Streaming-Tipp: »The Stand«

»The Stand« (Staffel 1, 2020). © CBS

»The Stand« (Staffel 1, 2020). © CBS

Post-Pandemie

Stephen Kings »The Stand« ist ein Ziegelstein von einem Buch. Bekanntermaßen erschien der Apokalypsen-Roman 1978 in gekürzter Form, weil Kings Verlag der Meinung war, ein Tausendseiter verkaufe sich schlecht. 1990, Kings Name war längst zur Marke geworden, kam die um 400 Seiten erweiterte Fassung heraus. 1994 gab es dann die erste filmische Adaption in Form einer Miniserie, die die Fans enttäuschte. Mehr als 25 Jahre später wurde ein neuer Versuch in Auftrag gegeben, und dessen Ausstrahlung fällt nun ausgerechnet in die Zeit einer echten Pandemie. Stephen King lacht darüber.

»Captain Trips« nennen seine Figuren den Influenzavirus, der nach den Paranoiamustern der 70er aus einem Militärlabor entweicht und nach und nach der Welt den Garaus macht. Die ersten Kapitel des Buches, in denen King nicht frei von Katastrophenlust das Ausbreiten des Virus schildert, von Familie zum Nahverkehr, von der Busfahrt ins Café, von dort in die Büros, Krankenhäuser, Gefängnisse, besitzen heute einen eigenen Schrecken. Für die Entscheidung, »The Stand« diesmal nicht chronologisch, sondern aus der Mitte heraus mit »Lost«-ähnlichen Rückblenden zu den einzelnen Figuren zu erzählen, ist man deshalb geradezu dankbar.

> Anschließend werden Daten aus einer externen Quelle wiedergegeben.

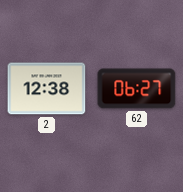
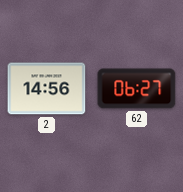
2: 12:38 -> 14:56
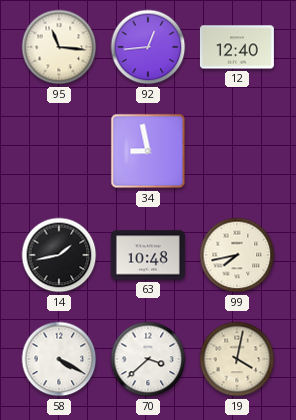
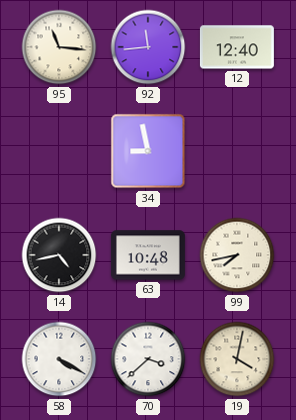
92: 12:44 -> 11:44
14: 1:43 -> 4:43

Ihren Horror­aspekt gewinnt die Serie sowieso aus dem mit allerlei übernatürlichen Elementen aufgeladenen Kampf zwischen Gut und Böse, in den sich die Überlebenden verwickelt sehen, als die Pandemie zu Ende ist. 

In den ersten Folgen taucht der »schwarze Mann«, später auch Flagg genannt und von Alexander Skarsgård mit dämonisch-angehauchter Stimme zur vollen Größe belebt, nur am Rande auf. Und über seine Gegenspielerin, Mother Abigail (Whoopi Goldberg), erfährt man kaum mehr, als dass sie es mittels ausgesendeten Träumen geschafft hat, eine größer werdende Gruppe Überlebender zu sich zu rufen, die nun im Westernstil eine neue Zivilisation aufbauen, während sich anderswo das Böse sammelt . . .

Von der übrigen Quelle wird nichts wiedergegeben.